Yatırımcılar kaygılı: Doların hakimiyeti son bulabilir

Birtakım yatırımcılar, ABD’nin corona virüsü pandemisi ile çabasının, hali hazırda dünyanın en güçlü rezerv parası olma özelliğini yavaş yavaş kaybeden dolardaki düşüşü ivmelendirerek, dolara daha fazla darbe vurmasından kaygı ediyor.

Hedge fon yöneticisi milyarder Ray Dalio ve Goldman Sachs Group stratejistlerinin de dahil olduğu yatırımcı ve analistler, ABD hükümetinin son aylarda yapmış olduğu devasa harcamaların dolara ziyan verebileceği konusunda ihtarda bulunmuşlardı.

10 YILIN EN BERBAT TEMMUZ PERFORMANSI

Tıpkı vakitte, yakın vadedeki tabana vurmuş ABD faiz oranları ve enflasyondaki olası artışla ilgili kaygılar de dolara olan talebi azaltıyor.
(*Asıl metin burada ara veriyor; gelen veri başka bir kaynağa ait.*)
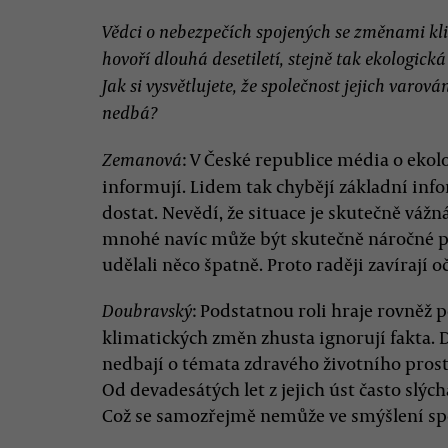
Vědci o nebezpečích spojených se změnami k
hovoří dlouhá desetiletí, stejně tak ekologická
Jak si vysvětlujete, že společnost jejich varován
nedbá?
: V České republice média o eko
Zemanová
informují. Lidem tak chybějí základní info
dostat. Nevědí, že situace je skutečně vá
mnohé navíc může být skutečně náročné při
udělali něco špatně. Proto raději zavírají o
: Podstatnou roli hraje rovněž p
Doubravský
klimatických změn zhusta ignorují fakta. 
nedbají o témata zdravého životního prost
Od devadesátých let z jejich úst často slýc
Což se samozřejmě nemůže ve smýšlení spo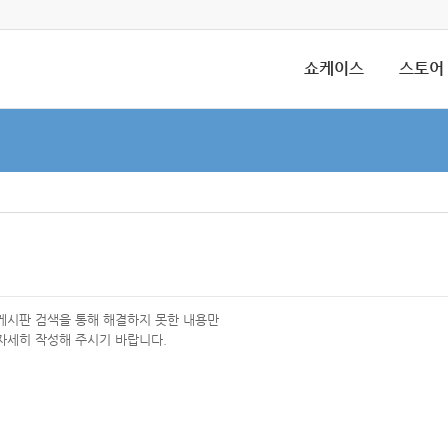
쇼케이스
스토어
 게시판 검색을 통해 해결하지 못한 내용만
자세히 작성해 주시기 바랍니다.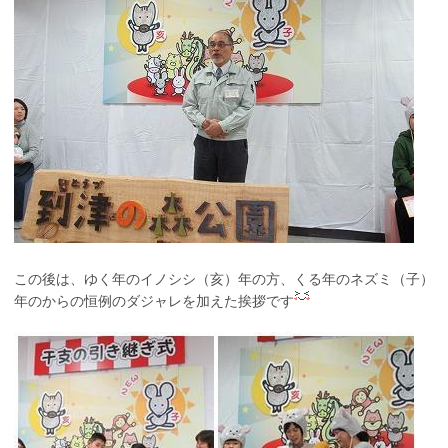
この後は、ゆく年のイノシシ（亥）年の方、くる年のネズミ（子）
年のからの恒例のダジャレを加えた挨拶です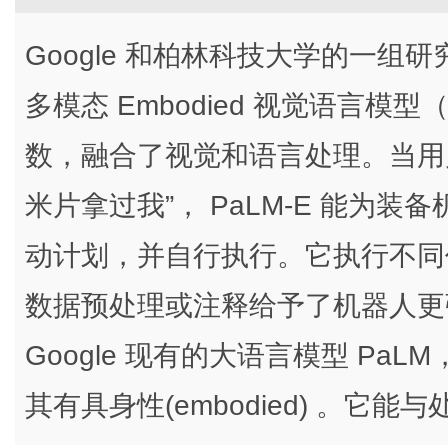
Google 和柏林科技大学的一
多模态 Embodied 视觉语言模型（
数，融合了视觉和语言处理。当用户
米片拿过我”， PaLM-E 能为
动计划，并自行执行。它执行不同
数据预处理或注释给予了机器人更强
Google 现有的大语言模型 P
其有具身性(embodied) 。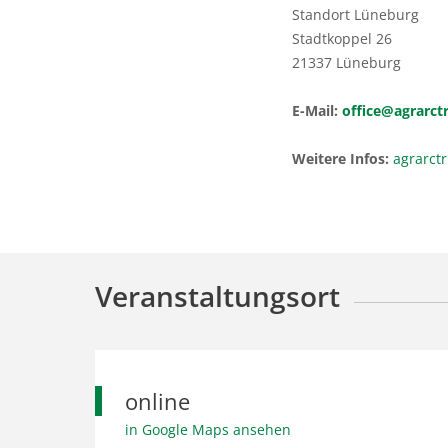
Standort Lüneburg
Stadtkoppel 26
21337 Lüneburg
E-Mail:
office@agrarctr
Weitere Infos:
agrarctr
Veranstaltungsort
online
in Google Maps ansehen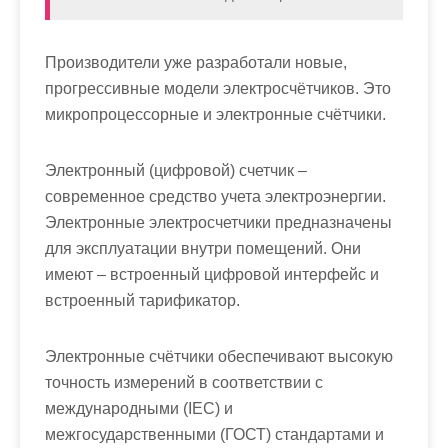
Производители уже разработали новые,
прогрессивные модели электросчётчиков. Это
микропроцессорные и электронные счётчики.
Электронный (цифровой) счетчик –
современное средство учета электроэнергии.
Электронные электросчетчики
предназначены
для эксплуатации внутри помещений. Они
имеют – встроенный цифровой интерфейс и
встроенный тарификатор.
Электронные счётчики обеспечивают высокую
точность измерений в соответствии с
международными (IEC) и
межгосударственными (ГОСТ) стандартами и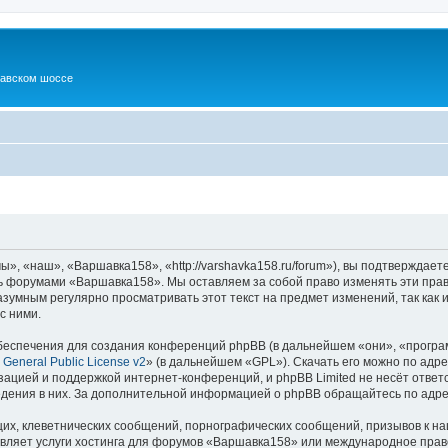
шавском шоссе
, «наш», «Варшавка158», «http://varshavka158.ru/forum»), вы подтверждаете
есь форумами «Варшавка158». Мы оставляем за собой право изменять эти пра
разумным регулярно просматривать этот текст на предмет изменений, так ка
с ними.
еспечения для создания конференций phpBB (в дальнейшем «они», «програ
General Public License v2
» (в дальнейшем «GPL»). Скачать его можно по адр
зацией и поддержкой интернет-конференций, и phpBB Limited не несёт ответ
ведения в них. За дополнительной информацией о phpBB обращайтесь по адр
их, клеветнических сообщений, порнографических сообщений, призывов к на
авляет услуги хостинга для форумов «Варшавка158» или международное прав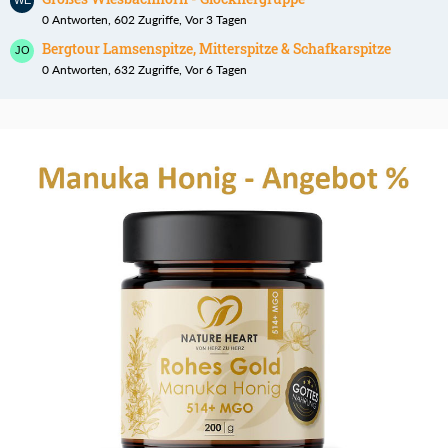
0 Antworten, 602 Zugriffe, Vor 3 Tagen
Bergtour Lamsenspitze, Mitterspitze & Schafkarspitze
0 Antworten, 632 Zugriffe, Vor 6 Tagen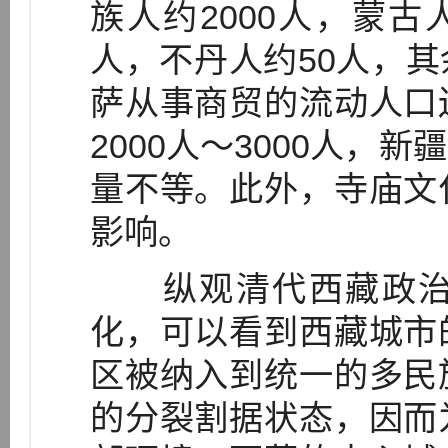
族人约2000人，蒙古人
人，不丹人约50人，
萨从事商贸的流动人口
2000人～3000人，
量不等。此外，寺庙文
影响。
纵观清代西藏政治
化，可以看到西藏城市
区被纳入到统一的多民
的分裂割据状态，因而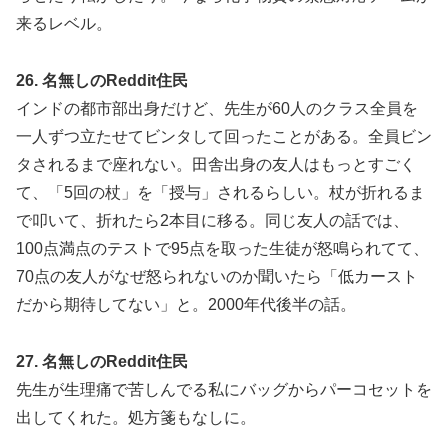
来るレベル。
26. 名無しのReddit住民
インドの都市部出身だけど、先生が60人のクラス全員を
一人ずつ立たせてビンタして回ったことがある。全員ビン
タされるまで座れない。田舎出身の友人はもっとすごく
て、「5回の杖」を「授与」されるらしい。杖が折れるま
で叩いて、折れたら2本目に移る。同じ友人の話では、
100点満点のテストで95点を取った生徒が怒鳴られてて、
70点の友人がなぜ怒られないのか聞いたら「低カースト
だから期待してない」と。2000年代後半の話。
27. 名無しのReddit住民
先生が生理痛で苦しんでる私にバッグからパーコセットを
出してくれた。処方箋もなしに。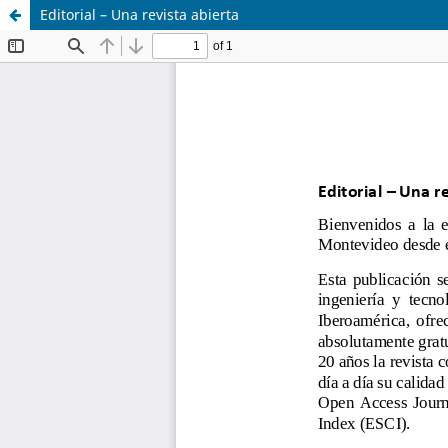
Editorial – Una revista abierta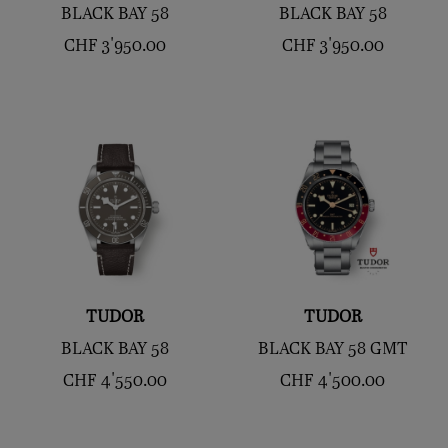
BLACK BAY 58
BLACK BAY 58
CHF
3'950.00
CHF
3'950.00
TUDOR
TUDOR
BLACK BAY 58
BLACK BAY 58 GMT
CHF
4'550.00
CHF
4'500.00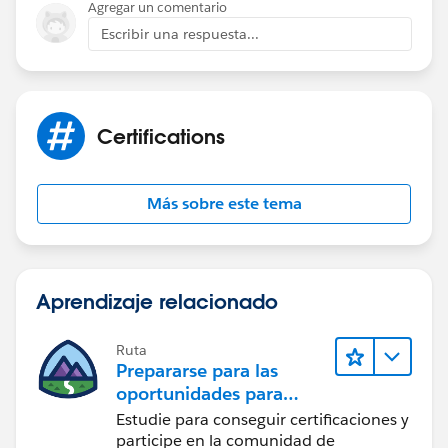
Agregar un comentario
Escribir una respuesta...
Certifications
Más sobre este tema
Aprendizaje relacionado
Ruta
Prepararse para las
oportunidades para
desarrolladores del
Estudie para conseguir certificaciones y
ecosistema de
participe en la comunidad de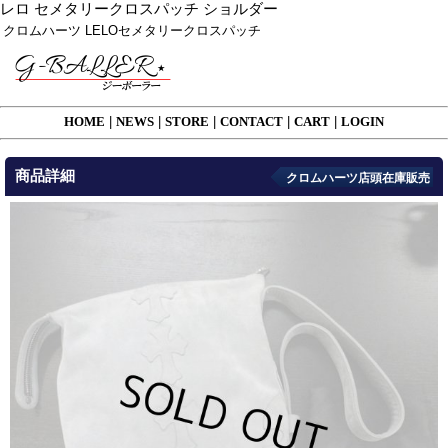
レロ セメタリークロスパッチ ショルダー
クロムハーツ LELOセメタリークロスパッチ
HOME
|
NEWS
|
STORE
|
CONTACT
|
CART
|
LOGIN
商品詳細
クロムハーツ店頭在庫販売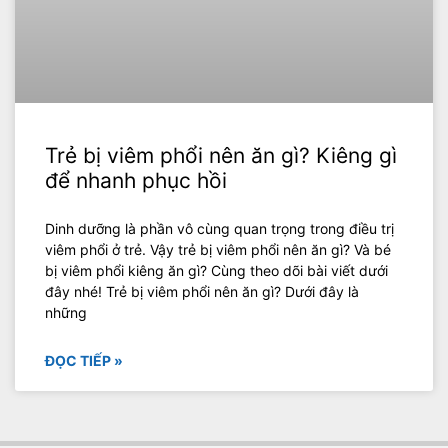
Trẻ bị viêm phổi nên ăn gì? Kiêng gì
để nhanh phục hồi
Dinh dưỡng là phần vô cùng quan trọng trong điều trị
viêm phổi ở trẻ. Vậy trẻ bị viêm phổi nên ăn gì? Và bé
bị viêm phổi kiêng ăn gì? Cùng theo dõi bài viết dưới
đây nhé! Trẻ bị viêm phổi nên ăn gì? Dưới đây là
những
ĐỌC TIẾP »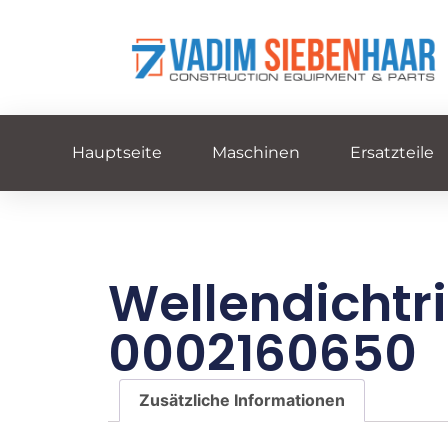
Hauptseite
Maschinen
Ersatzteile
Wellendichtr
0002160650
Zusätzliche Informationen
Bu faktörler, bu yılki tepesinin %9 altında süreç gören ve on yıl içindeki en berbat aylık performansını bu temmuz ayında gösteren doları zati baskılıyordu.

Deutsche Bank AG Milletlerarası Baş Stratejisti Alan Ruskin, doların rezerv para olma statüsünü etkileyen değişimlerin “tarihsel olarak yavaş olduğunu” lakin bunların “son vakitlerde hızlanmakta olduğunu” belirtti.

ABD Hazine Bakanı Steven Mnuchin, CNBC’ye geçen ay verdiği demeçte, doların global rezerv para ünitesi olma statüsünün ABD’nin çıkarına olduğunu ve ABD idaresinin bunu sürdürmek istediğini söz etmişti.

Fakat Hazine Bakanlığı daha fazla açıklama yapmaktan kaçınmıştı. Doların hakimiyeti, ABD’ye, global finansal sistemde büyük bir nüfuza sahip olmasından, rakipleri cezalandırıp, kurallara uymayanları dize getirerek global arenada güç gösterisi yapabilmesine kadar çeşitli avantajlar sağlıyor.

DOLARIN HISSESI YÜZDE 62

Dünya genelindeki merkez bankaları için dolar açık orta rezerv para ünitesi olarak kalmaya devam ediyor. Milletlerarası Para Fonu’na (IMF) nazaran, birinci çeyrekte doların dünya çapındaki merkez bankalarının rezervlerindeki hissesi yaklaşık yüzde 62 olurken, euronun yüzde 20 civarında, yuanın ise yüzde 1.9 düzeyinde.

ABD dışında yaşayan yabancıların sahip oldukları ABD Hazine tahvillerinin ölçüsü ise mayıs ayında 6.86 trilyona çıktı. ABD Hazine tahvilleri dünyanın en inançlı yatırım varlıklarından biri olarak görülüyor.

Standard & Poor’s kredi derecelendirme kuruluşunun 2011 yılında ABD’nin kredi notunu düşürmesinden sonra ortaya çıkan tasalar üzere, geçmişte doların tepedeki pozisyonuna ait oluşan telaşların kısa ömürlü olduğu kanıtlandı.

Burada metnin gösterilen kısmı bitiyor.